CRISPR/Cas9-targeted mutagenesis ofSlCMT4causes changes in plant architecture and reproductive organs in tomato

DNA methylation participates widely in the regulation of gene expression in plants. To date, the regulation and function of DNA methylation is still unknown in tomato plants. Here, we generated the SlCMT4 mutants using CRISPR-Cas9 gene editing system and observed severe developmental defects including small and thick leaves, increased lateral buds, defective stamens and pistils, small fruit size with reduced setting rate, and defective seed development in CRISPR-Cas9 mediated SlCMT4 mutants. The alterations at hormonal levels (IAA, tZR, strigol) were consistent with the multi-branching phenotype in SlCMT4 mutant plants. CRISPR-Cas9-mediated knockout of SlCMT4 induced the expression of two pollen-specific genes (PMEI and PRALF), suppressed the development of pollen wall and pollen tube elongation, which is responsible for irregular and defective pollen.
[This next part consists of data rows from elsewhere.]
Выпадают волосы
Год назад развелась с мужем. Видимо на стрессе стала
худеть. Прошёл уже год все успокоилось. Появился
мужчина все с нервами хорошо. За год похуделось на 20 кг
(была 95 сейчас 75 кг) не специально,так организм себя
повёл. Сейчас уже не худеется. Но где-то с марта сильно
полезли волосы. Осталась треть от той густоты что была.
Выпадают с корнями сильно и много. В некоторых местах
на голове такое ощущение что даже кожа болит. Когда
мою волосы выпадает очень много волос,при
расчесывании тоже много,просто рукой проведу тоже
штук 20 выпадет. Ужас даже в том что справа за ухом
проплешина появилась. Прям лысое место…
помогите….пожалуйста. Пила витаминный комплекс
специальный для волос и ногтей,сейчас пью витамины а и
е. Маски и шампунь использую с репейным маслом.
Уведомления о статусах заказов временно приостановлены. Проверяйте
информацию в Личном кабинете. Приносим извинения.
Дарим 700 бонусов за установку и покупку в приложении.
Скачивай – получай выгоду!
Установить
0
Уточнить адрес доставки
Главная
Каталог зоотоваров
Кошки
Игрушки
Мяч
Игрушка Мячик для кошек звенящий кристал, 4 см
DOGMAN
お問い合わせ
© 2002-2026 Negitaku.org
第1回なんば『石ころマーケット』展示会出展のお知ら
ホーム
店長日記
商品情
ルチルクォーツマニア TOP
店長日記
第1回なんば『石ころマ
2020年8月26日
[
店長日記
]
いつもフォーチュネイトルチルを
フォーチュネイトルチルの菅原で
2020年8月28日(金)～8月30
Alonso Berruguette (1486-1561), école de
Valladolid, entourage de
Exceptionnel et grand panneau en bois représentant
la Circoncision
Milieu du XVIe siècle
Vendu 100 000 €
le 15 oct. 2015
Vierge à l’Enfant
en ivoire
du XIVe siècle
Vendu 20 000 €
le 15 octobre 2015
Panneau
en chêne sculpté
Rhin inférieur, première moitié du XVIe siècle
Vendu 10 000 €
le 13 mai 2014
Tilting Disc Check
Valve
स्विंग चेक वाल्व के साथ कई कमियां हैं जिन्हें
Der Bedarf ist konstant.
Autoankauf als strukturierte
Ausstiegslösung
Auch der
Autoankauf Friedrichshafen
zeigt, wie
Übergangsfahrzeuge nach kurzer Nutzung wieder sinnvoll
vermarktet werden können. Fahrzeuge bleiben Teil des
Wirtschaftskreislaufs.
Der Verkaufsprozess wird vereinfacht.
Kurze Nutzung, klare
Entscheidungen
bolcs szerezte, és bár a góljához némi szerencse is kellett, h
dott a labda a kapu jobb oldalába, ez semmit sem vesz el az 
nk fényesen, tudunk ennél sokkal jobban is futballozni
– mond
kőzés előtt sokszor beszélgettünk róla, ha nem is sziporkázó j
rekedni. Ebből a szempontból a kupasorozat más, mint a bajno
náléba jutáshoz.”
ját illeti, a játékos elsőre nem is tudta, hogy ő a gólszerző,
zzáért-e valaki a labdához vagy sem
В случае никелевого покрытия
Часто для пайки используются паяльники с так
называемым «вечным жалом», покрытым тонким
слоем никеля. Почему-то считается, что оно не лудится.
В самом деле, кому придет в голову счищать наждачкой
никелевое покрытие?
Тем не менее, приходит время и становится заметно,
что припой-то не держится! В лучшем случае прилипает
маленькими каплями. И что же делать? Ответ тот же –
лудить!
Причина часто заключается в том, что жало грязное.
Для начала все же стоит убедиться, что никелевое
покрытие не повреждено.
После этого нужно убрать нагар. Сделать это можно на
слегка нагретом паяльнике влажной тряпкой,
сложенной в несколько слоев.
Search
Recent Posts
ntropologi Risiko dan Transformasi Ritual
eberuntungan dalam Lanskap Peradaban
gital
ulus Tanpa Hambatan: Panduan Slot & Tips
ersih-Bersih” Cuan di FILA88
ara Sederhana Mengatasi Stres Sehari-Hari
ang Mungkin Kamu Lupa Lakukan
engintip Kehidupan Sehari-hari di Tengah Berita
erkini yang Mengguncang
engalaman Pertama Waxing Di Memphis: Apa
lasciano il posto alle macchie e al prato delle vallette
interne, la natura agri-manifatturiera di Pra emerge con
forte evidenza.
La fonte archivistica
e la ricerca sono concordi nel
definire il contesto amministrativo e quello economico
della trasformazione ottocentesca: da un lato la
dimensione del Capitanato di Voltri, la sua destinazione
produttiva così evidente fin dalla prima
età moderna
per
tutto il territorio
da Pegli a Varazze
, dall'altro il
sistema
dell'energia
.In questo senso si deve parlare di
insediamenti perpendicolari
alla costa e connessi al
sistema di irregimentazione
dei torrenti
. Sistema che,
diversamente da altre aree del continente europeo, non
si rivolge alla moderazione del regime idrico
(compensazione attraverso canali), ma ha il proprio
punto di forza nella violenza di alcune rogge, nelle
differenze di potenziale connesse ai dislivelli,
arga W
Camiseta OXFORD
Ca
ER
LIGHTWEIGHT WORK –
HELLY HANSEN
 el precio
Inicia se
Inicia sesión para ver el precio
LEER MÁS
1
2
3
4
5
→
Small sized-fruit phenotype probably is associated with up-regulated expression of IMA gene and reduced seeds in the mutant lines. Furthermore, we performed whole-genome bisulfite sequencing (WGBS) of fruits and found SlCMT4 knockout reduced genome-wide cytosine methylation. A reduction of methylation was also observed in 2-kp region of the IMA and LOXB promoters in the SlCMT4-mutant fruits, indicating that the hypermethylation status of the CHH context is critical for the inhibition of IMA and LOXB promoter activity. Our results depict that SlCMT4 is required for normal development of tomato vegetative and reproductive organs. This study illuminates the function of SlCMT4 and shed light on the molecular regulatory mechanism of tomato plant architecture, fruit development and ripening.